The panel judges ruled that the city zoning regulation Proposition D actually forbids delivery services in Los Angeles. “Proposition D is properly understood to prohibit virtually all vehicular delivery of medical marijuana,” wrote Justice Lamar W. Baker.

This is a relatively new interpretation of Prop D. When the city adopted the proposition in 2013, hundreds of collectives were designated illegal operations and forced to shutter their doors. Many businesses who didn’t comply with Prop D managed to tread legal water anyway, but some changed up their game and transformed into harder-to-track delivery services.

It wasn’t until about a year later when the city started to turn its attentions to the blossoming marijuana delivery industry. That’s when the injunction was filed against Nestdrop. “This app is a flagrant attempt to circumvent the will of the voters who passed Prop D,” said City Attorney Mike Feuer in 2014.

The delivery service appealed the injunction, but the ruling this week upholds it, meaning Nestdrop isn’t going to be bringing us any edible gummies or gooey grams anytime soon, but the case isn’t over yet. It still has to go to trial court.

Nestdrop appealed. Monday’s ruling upholds the injunction and sends the case back to the trial court. But the message from Monday’s ruling is clear: delivery services are forbidden in the city, as per the city’s interpretation of Prop D.

Companies such as Nestdrop have argued for years that the proposition’s restrictions did not apply to them, but the court directly contradicted that notion, saying that,  “We do not think the ballot pamphlet materials mean what defendants think they mean.”

The ruling could set a binding precedent in Los Angeles and the surrounding area. “Is there precedential value here that’s of concern for anybody?
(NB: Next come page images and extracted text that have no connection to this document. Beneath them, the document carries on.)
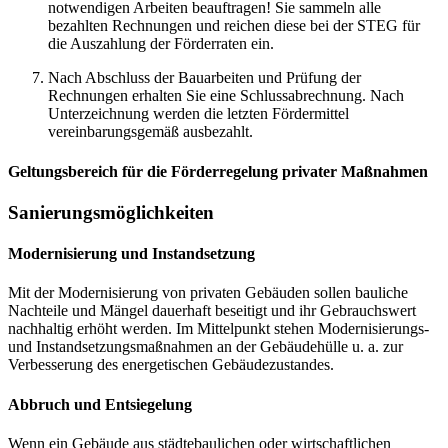
notwendigen Arbeiten beauftragen! Sie sammeln alle
bezahlten Rechnungen und reichen diese bei der STEG für
die Auszahlung der Förderraten ein.
Nach Abschluss der Bauarbeiten und Prüfung der
Rechnungen erhalten Sie eine Schlussabrechnung. Nach
Unterzeichnung werden die letzten Fördermittel
vereinbarungsgemäß ausbezahlt.
Geltungsbereich für die Förderregelung privater Maßnahmen
Sanierungsmöglichkeiten
Modernisierung und Instandsetzung
Mit der Modernisierung von privaten Gebäuden sollen bauliche
Nachteile und Mängel dauerhaft beseitigt und ihr Gebrauchswert
nachhaltig erhöht werden. Im Mittelpunkt stehen Modernisierungs-
und Instandsetzungsmaßnahmen an der Gebäudehülle u. a. zur
Verbesserung des energetischen Gebäudezustandes.
Abbruch und Entsiegelung
Wenn ein Gebäude aus städtebaulichen oder wirtschaftlichen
Yeah,” said attorney Michael Grahn, who represents Nestdrop as well as Speed Weed, an uber popular delivery service which is now being sued by the city attorney’s office..

Though things look bleak for weed delivery in the city of angels, Grahn says there are a couple of wildcards that could come into place. For one, the Medical Marijuana Regulation and Safety Act (MMRSA) which will completely restructure cannabis regulation in California in 2018 and potentially give businesses the opportunity to operate outside of Prop D compliance.

And besides, though it might be dicey to run a dispensary that isn’t Prop D legit, but that certainly hasn’t stopped many an entrepreneur from doing it anyway. So Angelinos aren’t going to be without a handy weed delivery app anytime soon. “The idea of banning this at the same time that they can’t even control the number of storefronts, it’s nonsense,” Grahn said.